INSTRUCTIONS TO FOLLOW -> Tally the lines in the following entries that include the word "fichiers"; state only the total.

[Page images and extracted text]
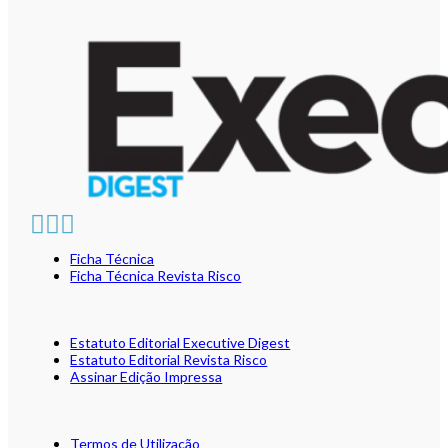
Ficha Técnica
Ficha Técnica Revista Risco
Estatuto Editorial Executive Digest
Estatuto Editorial Revista Risco
Assinar Edição Impressa
Termos de Utilização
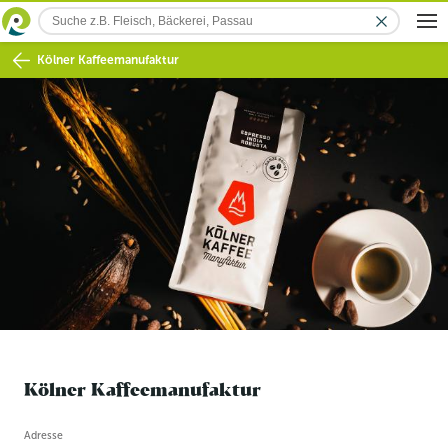
Kölner Kaffeemanufaktur
Kölner Kaffeemanufaktur
Betriebsinformation
Adresse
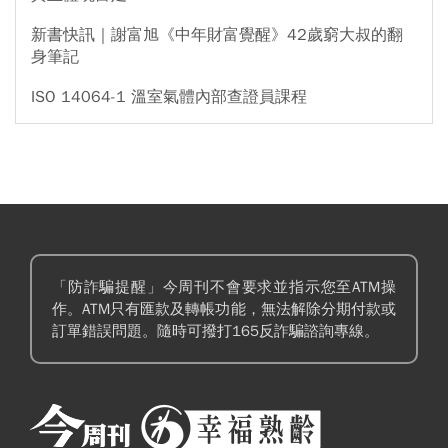
新書快訊｜謝富旭《中年財富覺醒》42歲窮大叔的翻
身筆記
ISO 14064-1 溫室氣體內部查證員課程
「防詐騙提醒」今周刊不會要求並指示您至ATM操
作。ATM只有匯款及轉帳功能，無法解除分期付款或
訂單錯誤問題。隨時可撥打165反詐騙諮詢專線。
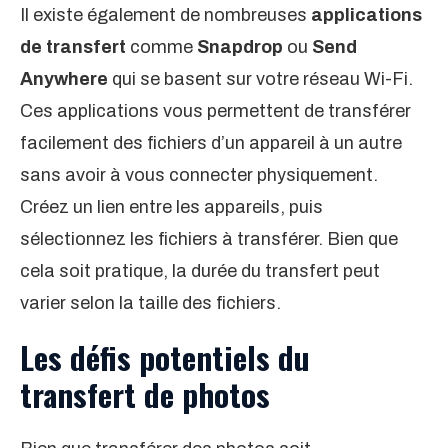
Il existe également de nombreuses
applications
de transfert
comme
Snapdrop
ou
Send
Anywhere
qui se basent sur votre réseau Wi-Fi.
Ces applications vous permettent de transférer
facilement des fichiers d’un appareil à un autre
sans avoir à vous connecter physiquement.
Créez un lien entre les appareils, puis
sélectionnez les fichiers à transférer. Bien que
cela soit pratique, la durée du transfert peut
varier selon la taille des fichiers.
Les défis potentiels du
transfert de photos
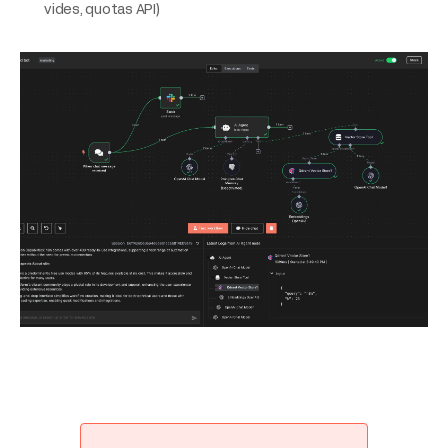
vides, quotas API)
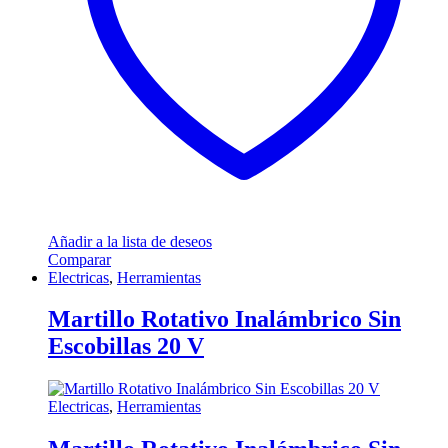
Añadir a la lista de deseos
Comparar
Electricas
,
Herramientas
Martillo Rotativo Inalámbrico Sin
Escobillas 20 V
Electricas
,
Herramientas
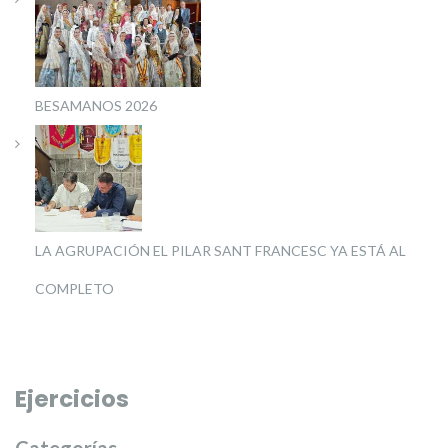
BESAMANOS 2026
LA AGRUPACIÓN EL PILAR SANT FRANCESC YA ESTÁ AL
COMPLETO
Ejercicios
Categorías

SOLUTION FOR THIS EXERCISE -> 3